Монтауген оставался наверху, у себя в башне, прилежно взламывал свой шифр, время от времени делая перерывы – постоять в одиночестве на крыше и подумать, удастся ли когда-нибудь сбросить заклятье, похоже, наложенное на него в один из Фашингов: оказываться в окружении декаданса, в какие бы экзотические места севера ли, юга он ни забредал. Вряд ли дело только в Мюнхене, решил он в некий миг: и даже не в самом факте экономической депрессии. Всю Европу наверняка заразила депрессия души, как заразила она этот дом.

Однажды ночью его разбудил взъерошенный Вайссманн – от возбуждения он едва мог стоять спокойно.

– Смотрите, смотрите, – кричал он, размахивая листком бумаги перед самым носом у медленно моргавшего Монтаугена. Тот прочел:

DIGEWOELTTITSTUALMLENSWAASNDEURFEALRLIKST

– Так? – зевнул он.

– Это ваш шифр. Я его вскрыл. Смотрите: убираю каждую третью букву и получаю: GOTTUMNANUERK. Если переставить их местами, выйдет «Курт Монтауген».

– Ну так и что, – рявкнул Монтауген. – А кто, к дьяволу, разрешил вам читать мою почту.

– Остаток сообщения, – продолжал Вайссманн, – теперь читается так: DIEWELTISTALLESWASDERFALLIST.

– Мир – это все, что есть случай[155], – сказал Монтауген. – Где-то я это уже слышал. – По лицу поползла улыбка. – Вайссманн, ну как не стыдно. Подавайте в отставку, вы не тем заняты. Из вас бы вышел прекрасный инженер: а вы валяете дурака.

– Слово чести, – возмутился Вайссманн, задетый.

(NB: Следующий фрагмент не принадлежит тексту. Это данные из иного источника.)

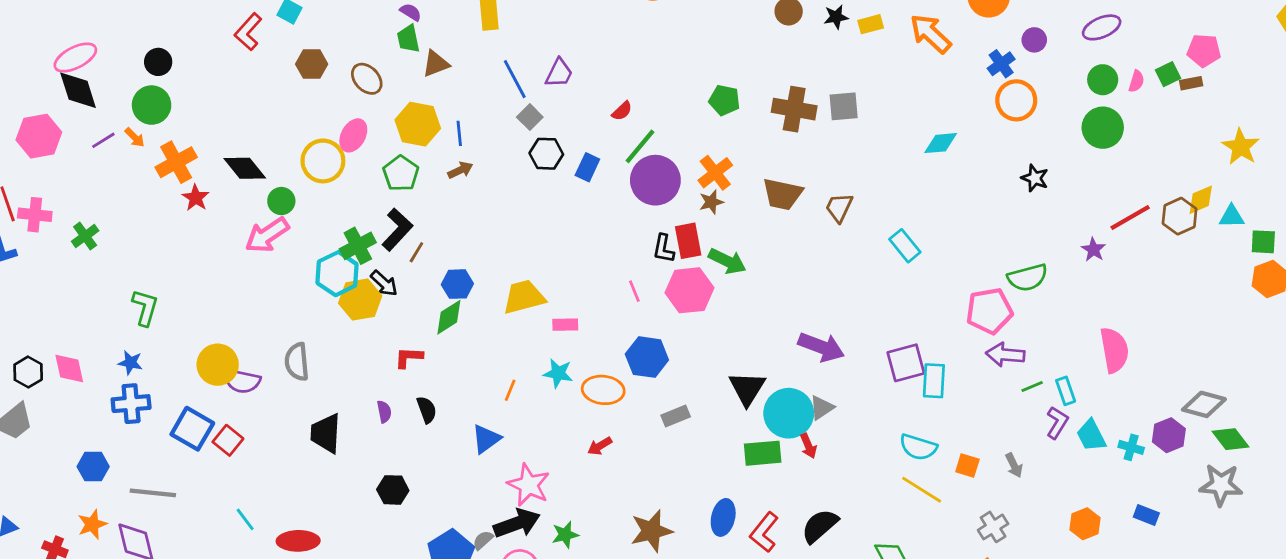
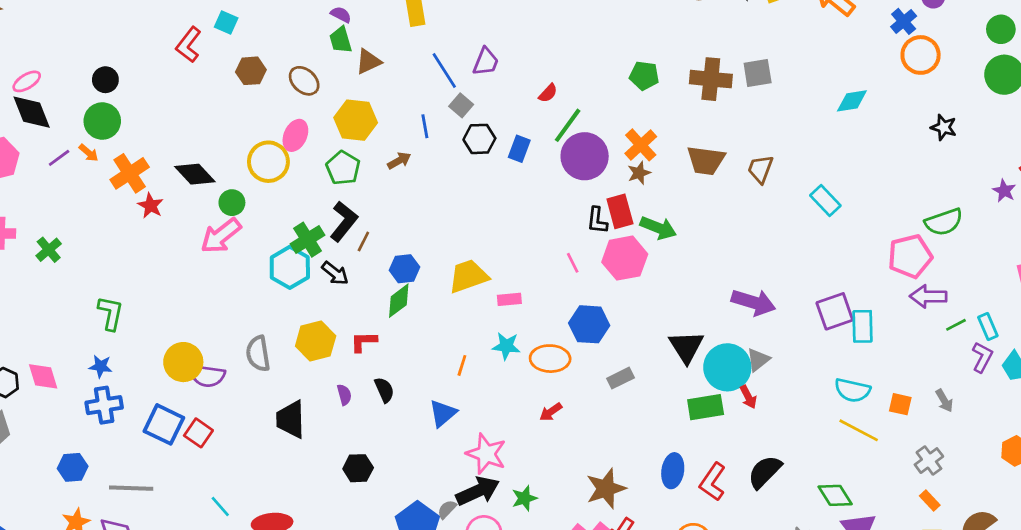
pink ellipse: (75, 58) -> (27, 81), size x0.7
blue line: (459, 133) -> (425, 126), moved
yellow hexagon: (360, 300) -> (316, 341), moved

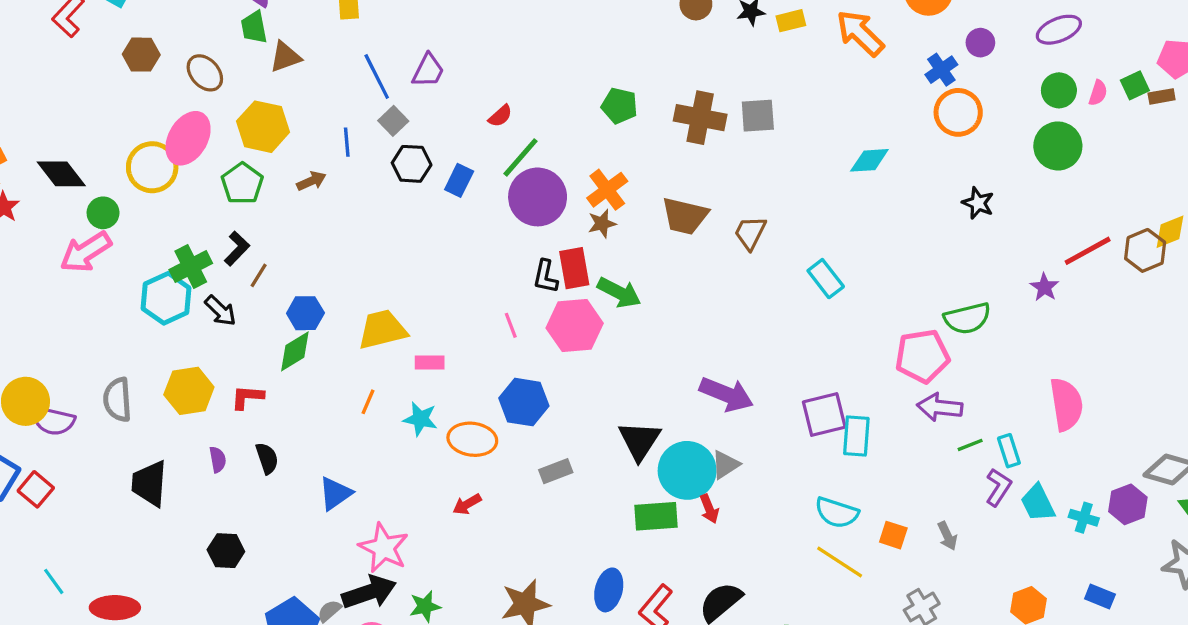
pink ellipse: (295, 135) -> (188, 138), size x1.4
black L-shape: (344, 221) -> (237, 248), size x0.7
orange line: (462, 365) -> (368, 402), moved

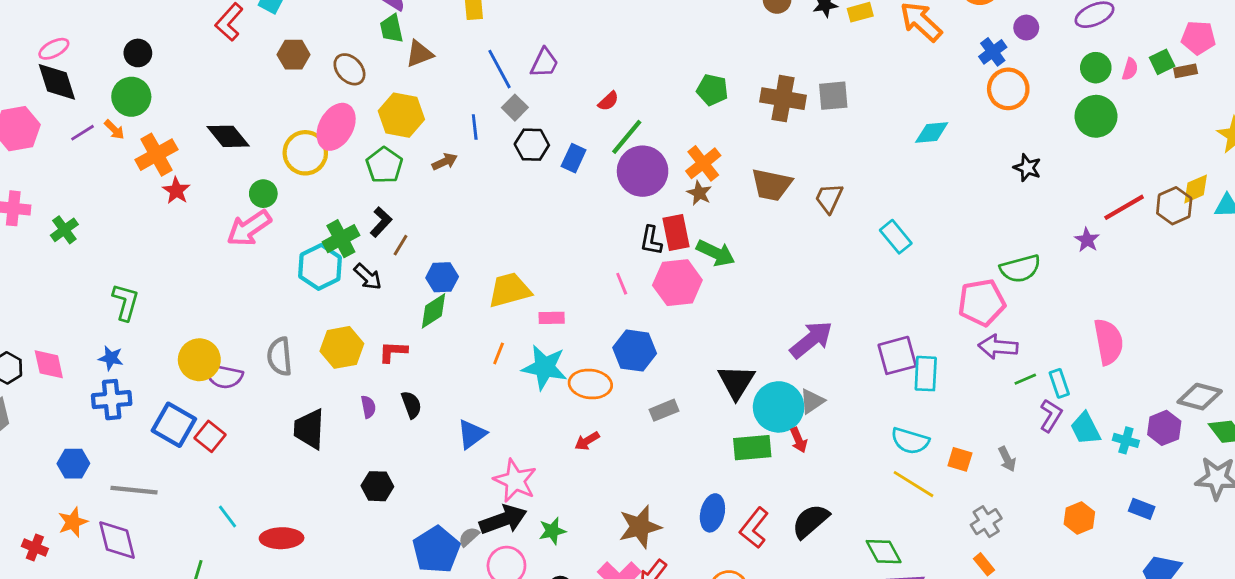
black diamond: (61, 174) -> (228, 136), moved
brown star: (602, 224) -> (699, 193), turned -30
purple arrow: (726, 394) -> (811, 340), turned -60
cyan star: (420, 419) -> (545, 367), size x1.5

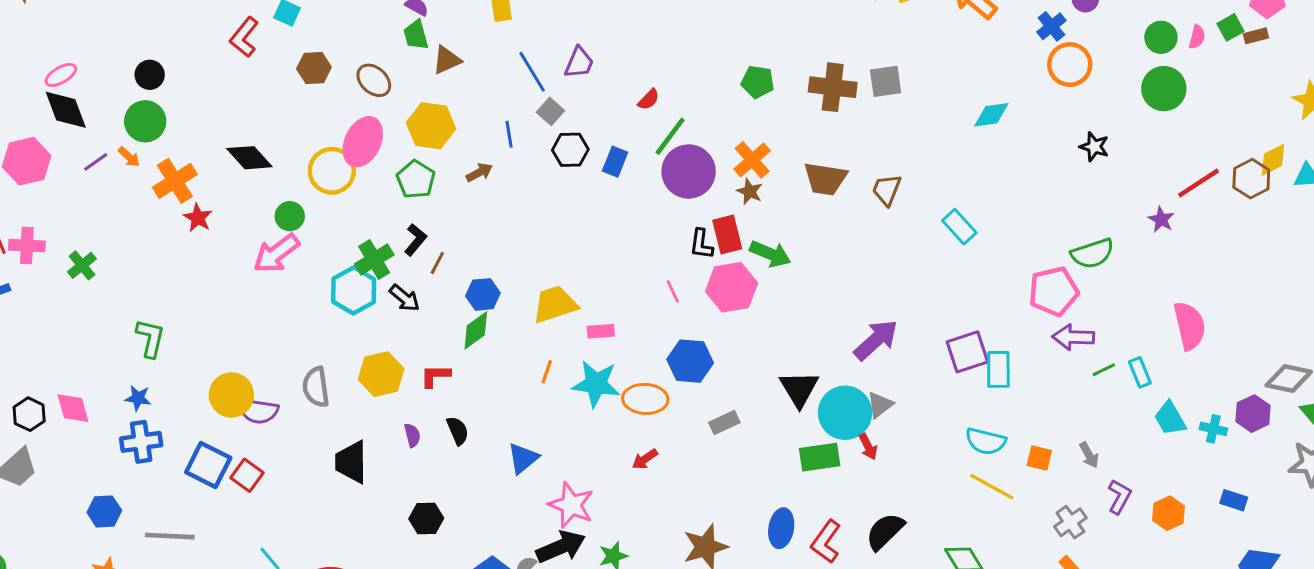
purple L-shape: (1051, 416) -> (1119, 497), moved

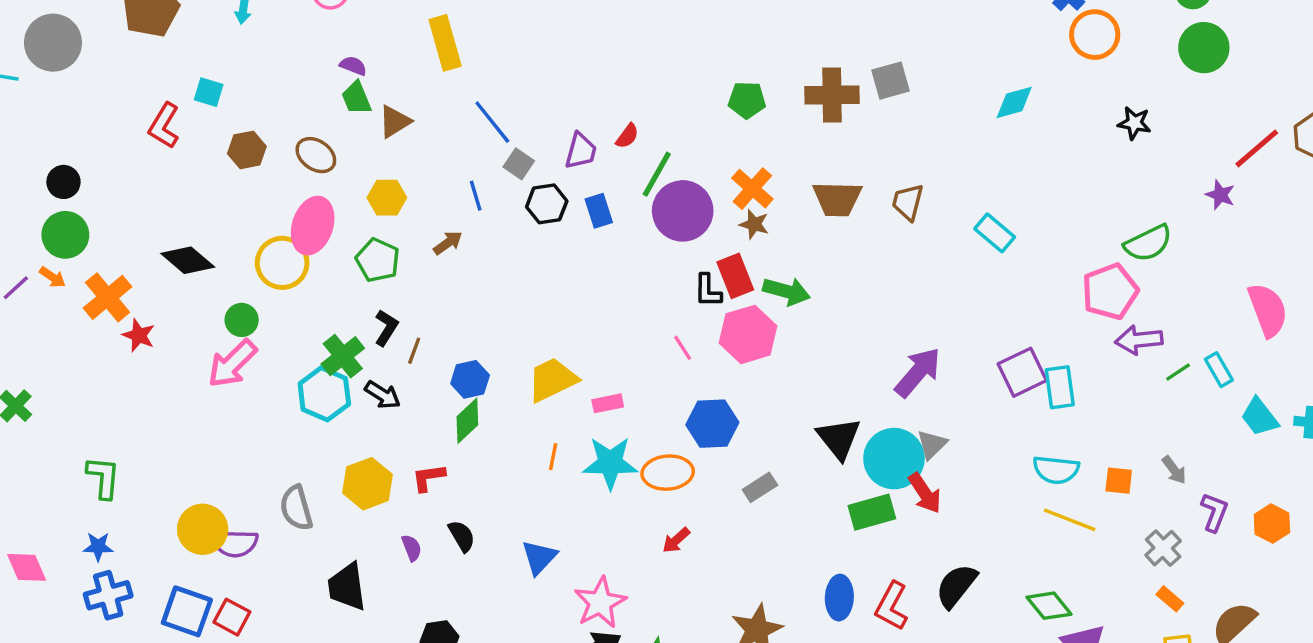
purple trapezoid: (579, 63) -> (581, 151), moved
yellow hexagon: (431, 126) -> (387, 198), size x0.7
blue rectangle: (615, 162) -> (599, 211), turned -32
red arrow: (868, 447) -> (925, 493), size x1.4
pink star: (571, 505) -> (600, 603), turned 30

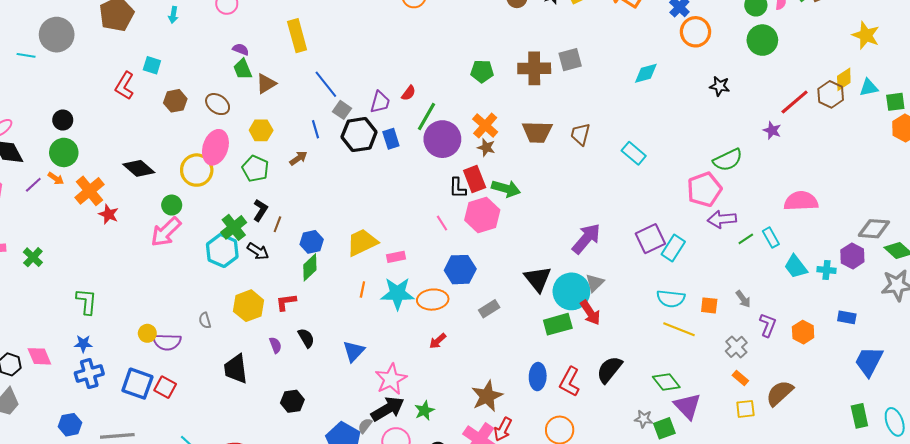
black hexagon: (547, 204) -> (359, 135), size x1.4
pink semicircle: (1268, 310) -> (801, 201), turned -72
cyan rectangle: (1060, 387) -> (673, 248), turned 40
gray semicircle: (296, 508) -> (205, 320), size x0.6
yellow circle: (203, 529) -> (147, 333), size x0.6

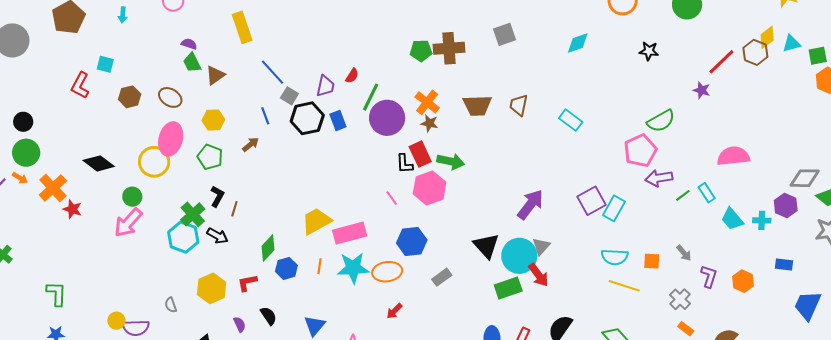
brown cross: (534, 68) -> (449, 48), moved
blue hexagon: (312, 242) -> (286, 268), moved
pink rectangle: (396, 257) -> (350, 233), size x1.8

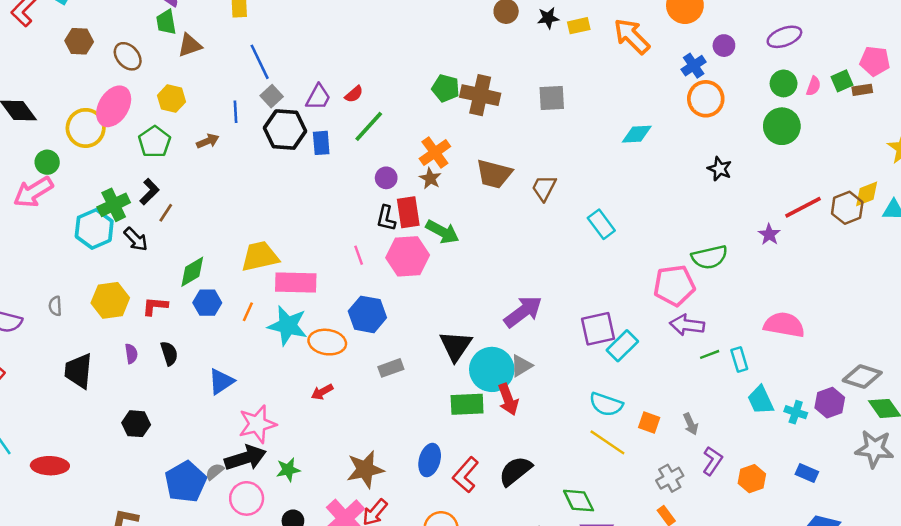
purple circle: (387, 118) -> (386, 178), moved, size x0.5

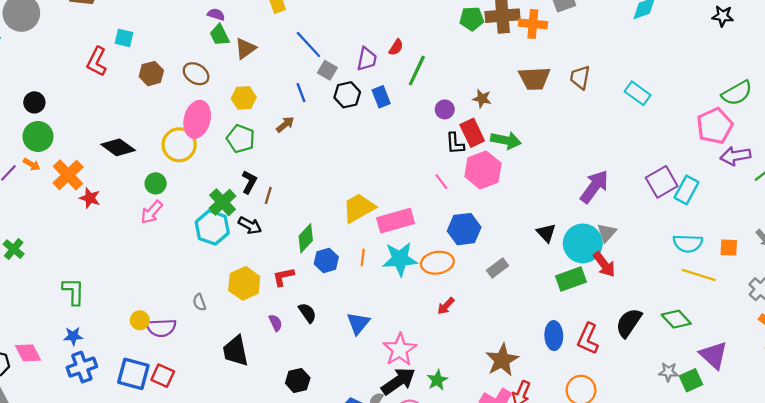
black hexagon: (285, 130) -> (347, 95), size x0.7
orange cross: (435, 152) -> (533, 24), moved, turned -32
pink arrow: (33, 192) -> (152, 212), size x0.7
black triangle: (456, 346) -> (546, 233), size x0.7
green diamond: (579, 501) -> (676, 319), moved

Впоследствии, сочтя, что башня его угнетает, Монтауген вышел в окно и побродил по щипцам, коридорам и лестницам виллы, пока не села луна. С утра пораньше, когда над Калахари только завиднелись перламутровые начатки зари, он обогнул кирпичную стену и вышел в небольшой хмельник. Над рядами, запястьями привязанный к разным растяжкам, ноги болтаются над молодым хмелем, уже больным от пушка ложномучнистой росы, висел еще один бондель, вероятно – последний у Фоппля. Под ним, танцуя вокруг тела и стегая по его ягодицам шамбоком, располагался старик Годолфин. Рядом стояла Вера Меровинг, и они, похоже, обменялись одеждой. Годолфин, в такт шамбоку, дрожащим голосом исполнял репризу «У летнего моря».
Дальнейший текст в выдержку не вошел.